Михаил Анчаров - Этот синий апрель
И Гошка отправился в путь.
Обрушивались годы, взлетали и падали судьбы, подрастали поэты и прозаики, изменялись формы, а Памфилий все не делал первого шага.
Когда однажды он очнулся и увидел, что выброшен на грязный заплеванный пол пустой комнаты своей бывшей квартиры — без дома, без семьи, без денег, без работы, без перспектив, без положения, без сил, без желания работать, — и только тогда стало ясно — или сейчас или никогда. Надо писать. Созрело.
Это случилось через семнадцать лет после того сна.
Глава шестая
ЭРГО ВИВАМУС — СТАЛО БЫТЬ, МЫ ЖИВЕМ!
Весна в этом году налетела, словно крик паровоза, когда по ночам дальний медленный стук колес уносит с собой сердце, которое вместе с Благушей плывет в неизвестность.
Примчался малоизвестный мальчик на трехколесном велосипеде.
— Идут! — закричал он, врываясь в тень дома и мелькая полосатыми носками.
И вдруг показалось, что начали зудеть стекла.
— Неужели началось?
Вдалеке у перекрестка толпился народ, а по переулку бежали взрослые и дети.
Панфилов натянул куртку, и все сбежали вниз.
В конце переулка стояла толпа, и дети сидели на плечах.

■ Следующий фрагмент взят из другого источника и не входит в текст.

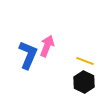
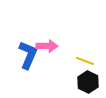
pink arrow: rotated 70 degrees clockwise
black hexagon: moved 4 px right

Слышался нарастающий вдалеке грохот.
Сейчас начнут проскакивать «козлы», «виллисы», или, как их там называют теперь, и в них будут сидеть офицеры с косыми рядами наград на мундирах, надраенные медали засверкают зайчиками. Потом грохот приблизится, пойдут тупорылые тягачи, синий дым заволочет улицу, в реве моторов беззвучно закричат дети, хоботы орудий будут целиться в светофоры и вдалеке появятся наползающие туши ракет.
Ну, вы же бывали на парадах, знаете, как это выглядит.
…Сегодня ночью Гошке приснился сон. Сон отличался романтической неопределенностью сюжета и отчетливостью высказанных идей. Эти идеи он забыл.
Ему приснилось, как они уезжали со старой квартиры. Уже все было решено и разгромлено, а коридор еще не трогали.
Когда взялись за коридор — брат и его товарищ — Панфилов не стал смотреть и прошел мимо вешалки, где уже не было пальто, а только пустая ниша с невыгоревшей краской, а внизу стояла корзина.
Панфилов ее помнил с незапамятных времен. На ней раньше были петли и замки, летом в ней хранились вещи, пересыпанные нафталином, а потом белье, потом груды старых ботинок, а потом школьные тетради. Он долго их не выкидывал, хранил, каждая тетрадь — это история, и помнишь все, что случилось в классе.
Это все не снилось ему, это то, что вспомнилось под утро. А снилось, как пройдя по не разгромленному еще коридору, он увидел брата и его приятеля, которые, стараясь не смотреть ему в глаза, развернули над корзиной какой-то пересохший рулон, и Панфилов узнал в нем последнюю стенную газету, которую делали так долго, что опоздали на выпускной вечер, хотя вряд ли кого уже интересовали отгоревшие школьные страсти. А впереди открывалась тревожная просторная жизнь, и окна распахнуты, и во все дворцы огромного рабочего района возвращаются с работы, и пахнет едой, и с улицы в комнату, где зубрят к экзаменам, залетают редкие всхлипы проскакивающих мимо переулка машин, и запахи бензина и духов, и можно выскочить из комнаты, побившись об заклад, что найдешь, кому принадлежат духи, и найти, а потом идти за ней до остановки, и помнить ее походку, и никогда больше не увидеть ее, потому что она всегда старше, и только сердце бух-бух, потом тик-так… потом совсем останавливается, когда она оборачивается, переходя улицу.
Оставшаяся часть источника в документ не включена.